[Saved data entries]
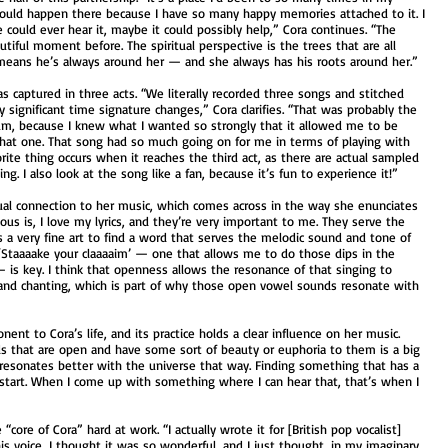
 could happen there because I have so many happy memories attached to it. I
 could ever hear it, maybe it could possibly help,” Cora continues. “The
tiful moment before. The spiritual perspective is the trees that are all
 means he’s always around her — and she always has his roots around her.”
as captured in three acts. “We literally recorded three songs and stitched
 significant time signature changes,” Cora clarifies. “That was probably the
um, because I knew what I wanted so strongly that it allowed me to be
hat one. That song had so much going on for me in terms of playing with
orite thing occurs when it reaches the third act, as there are actual sampled
ing. I also look at the song like a fan, because it’s fun to experience it!”
tual connection to her music, which comes across in the way she enunciates
cious is, I love my lyrics, and they’re very important to me. They serve the
s a very fine art to find a word that serves the melodic sound and tone of
), ‘Staaaake your claaaaim’ — one that allows me to do those dips in the
is key. I think that openness allows the resonance of that singing to
 and chanting, which is part of why those open vowel sounds resonate with
nt to Cora’s life, and its practice holds a clear influence on her music.
rds that are open and have some sort of beauty or euphoria to them is a big
ll resonates better with the universe that way. Finding something that has a
I start. When I come up with something where I can hear that, that’s when I
core of Cora” hard at work. “I actually wrote it for [British pop vocalist]
s voice, I thought it was so wonderful, and I just thought, in my imaginary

YOUR OBJECTIVE:
Take the entries shown above and quote them verbatim, passing over the pictures.

RESULT FOR THIS EXERCISE:
 could happen there because I have so many happy memories attached to it. I
 could ever hear it, maybe it could possibly help,” Cora continues. “The
tiful moment before. The spiritual perspective is the trees that are all
 means he’s always around her — and she always has his roots around her.”
as captured in three acts. “We literally recorded three songs and stitched
 significant time signature changes,” Cora clarifies. “That was probably the
um, because I knew what I wanted so strongly that it allowed me to be
hat one. That song had so much going on for me in terms of playing with
orite thing occurs when it reaches the third act, as there are actual sampled
ing. I also look at the song like a fan, because it’s fun to experience it!”
tual connection to her music, which comes across in the way she enunciates
cious is, I love my lyrics, and they’re very important to me. They serve the
s a very fine art to find a word that serves the melodic sound and tone of
), ‘Staaaake your claaaaim’ — one that allows me to do those dips in the
is key. I think that openness allows the resonance of that singing to
 and chanting, which is part of why those open vowel sounds resonate with
nt to Cora’s life, and its practice holds a clear influence on her music.
rds that are open and have some sort of beauty or euphoria to them is a big
ll resonates better with the universe that way. Finding something that has a
I start. When I come up with something where I can hear that, that’s when I
core of Cora” hard at work. “I actually wrote it for [British pop vocalist]
s voice, I thought it was so wonderful, and I just thought, in my imaginary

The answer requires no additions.